Exercise goal
Could you report every line of the listing below that holds the word "报名其他课程"?

Data extracts
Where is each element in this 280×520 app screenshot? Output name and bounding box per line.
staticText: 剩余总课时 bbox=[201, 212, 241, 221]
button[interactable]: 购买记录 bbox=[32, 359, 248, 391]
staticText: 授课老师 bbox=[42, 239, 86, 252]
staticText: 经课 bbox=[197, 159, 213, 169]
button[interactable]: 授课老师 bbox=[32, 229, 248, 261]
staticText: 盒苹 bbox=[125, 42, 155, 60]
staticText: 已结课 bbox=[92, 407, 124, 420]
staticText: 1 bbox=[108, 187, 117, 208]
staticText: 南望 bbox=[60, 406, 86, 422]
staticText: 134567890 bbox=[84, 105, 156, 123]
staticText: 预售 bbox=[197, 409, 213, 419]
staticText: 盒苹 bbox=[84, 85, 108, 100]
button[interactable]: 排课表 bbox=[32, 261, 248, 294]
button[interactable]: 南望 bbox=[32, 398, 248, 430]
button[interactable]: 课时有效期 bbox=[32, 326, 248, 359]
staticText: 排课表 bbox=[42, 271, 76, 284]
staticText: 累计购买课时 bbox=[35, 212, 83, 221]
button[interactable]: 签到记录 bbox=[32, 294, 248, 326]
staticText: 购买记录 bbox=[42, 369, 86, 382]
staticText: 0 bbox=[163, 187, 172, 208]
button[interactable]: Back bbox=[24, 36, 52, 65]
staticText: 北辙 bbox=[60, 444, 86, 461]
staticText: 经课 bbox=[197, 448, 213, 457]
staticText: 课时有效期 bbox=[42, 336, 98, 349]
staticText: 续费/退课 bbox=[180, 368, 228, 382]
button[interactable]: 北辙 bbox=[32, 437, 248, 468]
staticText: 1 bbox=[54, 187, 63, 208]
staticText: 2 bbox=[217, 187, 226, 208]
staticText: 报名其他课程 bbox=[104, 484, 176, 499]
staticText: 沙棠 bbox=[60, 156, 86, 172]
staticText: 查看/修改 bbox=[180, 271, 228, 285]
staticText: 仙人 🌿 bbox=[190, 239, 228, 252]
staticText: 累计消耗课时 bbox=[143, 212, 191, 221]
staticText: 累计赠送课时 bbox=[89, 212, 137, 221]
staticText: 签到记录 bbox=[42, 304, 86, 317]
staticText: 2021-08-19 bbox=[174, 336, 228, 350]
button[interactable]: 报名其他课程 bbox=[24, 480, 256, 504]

Answer area
staticText: 报名其他课程 bbox=[104, 484, 176, 499]
button[interactable]: 报名其他课程 bbox=[24, 480, 256, 504]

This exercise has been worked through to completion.